Dr. Thadeus Musoke Nagenda, the President, NETA Uganda, says the move will adversely affect cash-dependent sectors.
“Wholesale trade, agriculture, construction materials, transport, and cross-border trade still rely heavily on cash for same-day settlement, supplier payments, and wages. A UGX 50M daily cap disrupts business cash flow and increases transaction delays,” Musoke says.
He adds that the new move raises a risk of financial exclusion.
“When cash access is restricted, many traders will resort to keeping money outside the banking system. This reverses years of financial inclusion gains and increases risks of theft, fraud, and a larger informal economy,” he argues.

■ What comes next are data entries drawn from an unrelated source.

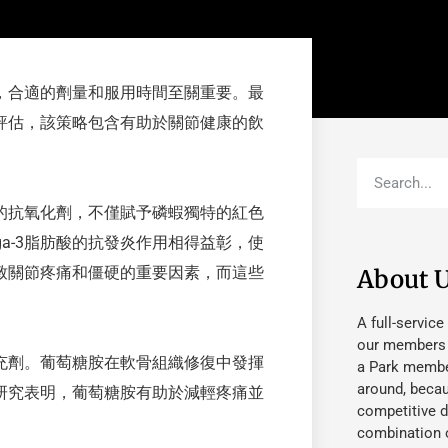
，合適的劑量和服用時間至關重要。最
評估，該策略包含有助於關節健康的飲
的抗氧化劑，不僅賦予磷蝦獨特的紅色
a-3脂肪酸的抗發炎作用相得益彰，使
致關節疼痛和僵硬的重要因素，而這些
About 
A full-service
our members fu
充劑。葡萄糖胺在軟骨組織修復中發揮
a Park member
around, beca
研究表明，葡萄糖胺有助於減輕疼痛並
competitive d
combination o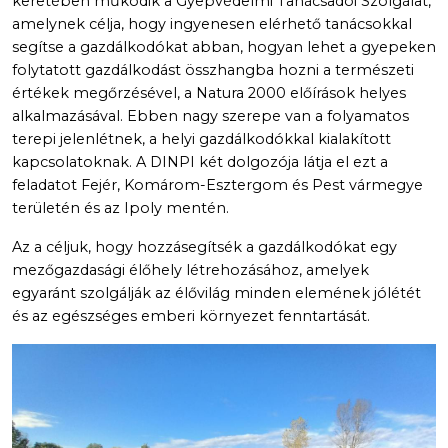
keretében működik a Gyepvédelmi Tanácsadói Szolgálat,
amelynek célja, hogy ingyenesen elérhető tanácsokkal
segítse a gazdálkodókat abban, hogyan lehet a gyepeken
folytatott gazdálkodást összhangba hozni a természeti
értékek megőrzésével, a Natura 2000 előírások helyes
alkalmazásával. Ebben nagy szerepe van a folyamatos
terepi jelenlétnek, a helyi gazdálkodókkal kialakított
kapcsolatoknak. A DINPI két dolgozója látja el ezt a
feladatot Fejér, Komárom-Esztergom és Pest vármegye
területén és az Ipoly mentén.
Az a céljuk, hogy hozzásegítsék a gazdálkodókat egy
mezőgazdasági élőhely létrehozásához, amelyek
egyaránt szolgálják az élővilág minden elemének jólétét
és az egészséges emberi környezet fenntartását.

He further notes that it will lead to increased cost of doing business.
“Forcing businesses to split large payments across multiple days or use expensive digital alternatives raises operational costs. This cost will be passed to consumers through higher prices at a time of inflation pressure,” Musoke says, adding that MSMEs will bear the brunt.
He says while the guidelines allow financial institutions to seek exceptions, the process is unclear.
“Most MSMEs lack the time, legal capacity, or connections to apply for exceptions, leaving them at a disadvantage compared to large corporates, he says, adding: ““We are not against digitalization. In fact, NETA Uganda actively trains youth and traders on digital payments, mobile money, and AfCFTA e-commerce. But digital adoption must be gradual, inclusive, and backed by infrastructure that works for every trader…BoU’s own data shows digital payments are growing because consumers trust efficiency. That trust will erode if businesses cannot access their own money when needed. Policy should enable, not restrict.”
Recommendations
NETA Uganda urges BoU to raise the threshold to reflect real business transaction sizes, or exempt registered MSMEs with verified turnover; publish a transparent, fast-track exception process with clear timelines so traders are not locked out; intensify stakeholder consultation with business associations before implementation to avoid economic shocks; and invest in digital infrastructure reliability – uptime, interoperability, and rural access – before limiting cash.